Information provided

□ □ □ □

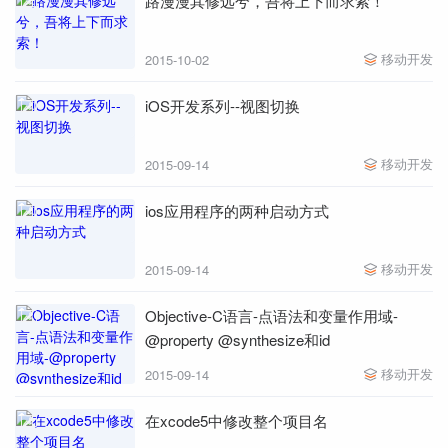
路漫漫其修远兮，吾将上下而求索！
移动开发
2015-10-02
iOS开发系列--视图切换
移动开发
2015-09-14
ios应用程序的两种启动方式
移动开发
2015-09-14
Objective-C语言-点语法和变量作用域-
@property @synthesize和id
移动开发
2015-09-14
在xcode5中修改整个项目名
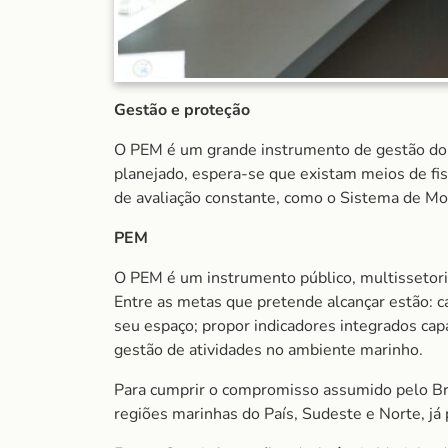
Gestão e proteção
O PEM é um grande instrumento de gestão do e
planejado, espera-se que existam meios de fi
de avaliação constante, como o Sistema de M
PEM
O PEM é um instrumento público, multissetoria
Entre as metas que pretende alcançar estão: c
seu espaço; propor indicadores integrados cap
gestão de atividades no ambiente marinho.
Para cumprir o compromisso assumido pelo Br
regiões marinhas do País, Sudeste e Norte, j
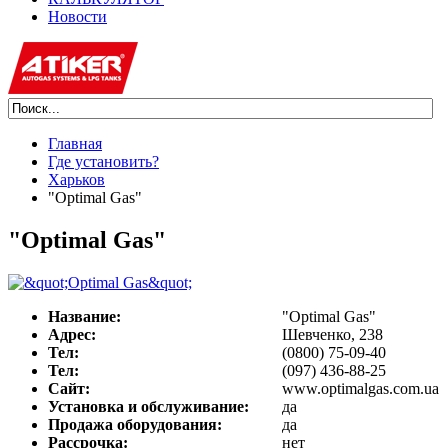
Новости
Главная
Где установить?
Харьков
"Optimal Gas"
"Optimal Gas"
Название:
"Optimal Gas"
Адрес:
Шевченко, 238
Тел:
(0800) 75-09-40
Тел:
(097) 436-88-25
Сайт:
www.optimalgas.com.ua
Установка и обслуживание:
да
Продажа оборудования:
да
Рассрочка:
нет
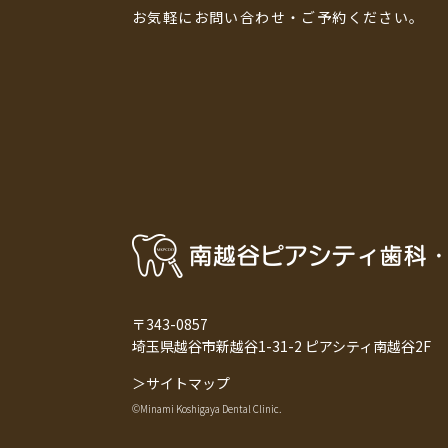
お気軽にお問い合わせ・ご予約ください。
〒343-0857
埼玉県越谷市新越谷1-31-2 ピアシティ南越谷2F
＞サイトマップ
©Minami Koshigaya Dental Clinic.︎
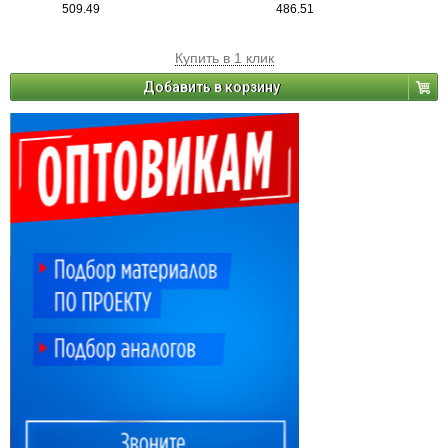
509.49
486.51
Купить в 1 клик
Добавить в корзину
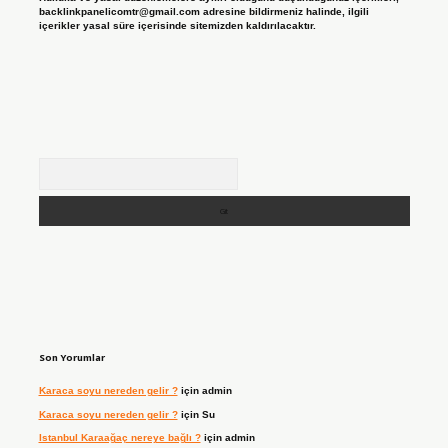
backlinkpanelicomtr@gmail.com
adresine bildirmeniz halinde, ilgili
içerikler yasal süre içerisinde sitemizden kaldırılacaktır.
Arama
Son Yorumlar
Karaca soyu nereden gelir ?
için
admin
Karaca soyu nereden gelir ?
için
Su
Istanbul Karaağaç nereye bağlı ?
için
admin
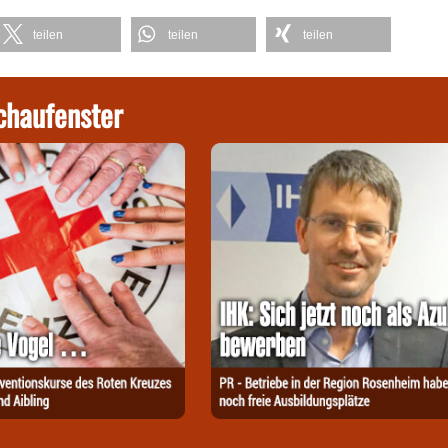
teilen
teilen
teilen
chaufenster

□ □ □ □

Exercise requirements
Could the stretch from the line with "Шевченко, 238" through the line with "Son Yorumlar" in the listing above be restated word for word, minus the pictures?

Answer to the exercise
Шевченко, 238
Тел:
(0800) 75-09-40
Тел:
(097) 436-88-25
Сайт:
www.optimalgas.com.ua
Установка и обслуживание:
да
Продажа оборудования:
да
Рассрочка:
нет
お気軽にお問い合わせ・ご予約ください。
〒343-0857
埼玉県越谷市新越谷1-31-2 ピアシティ南越谷2F
＞サイトマップ
©Minami Koshigaya Dental Clinic.︎
509.49
486.51
Купить в 1 клик
Добавить в корзину
backlinkpanelicomtr@gmail.com
adresine bildirmeniz halinde, ilgili
içerikler yasal süre içerisinde sitemizden kaldırılacaktır.
Arama
Son Yorumlar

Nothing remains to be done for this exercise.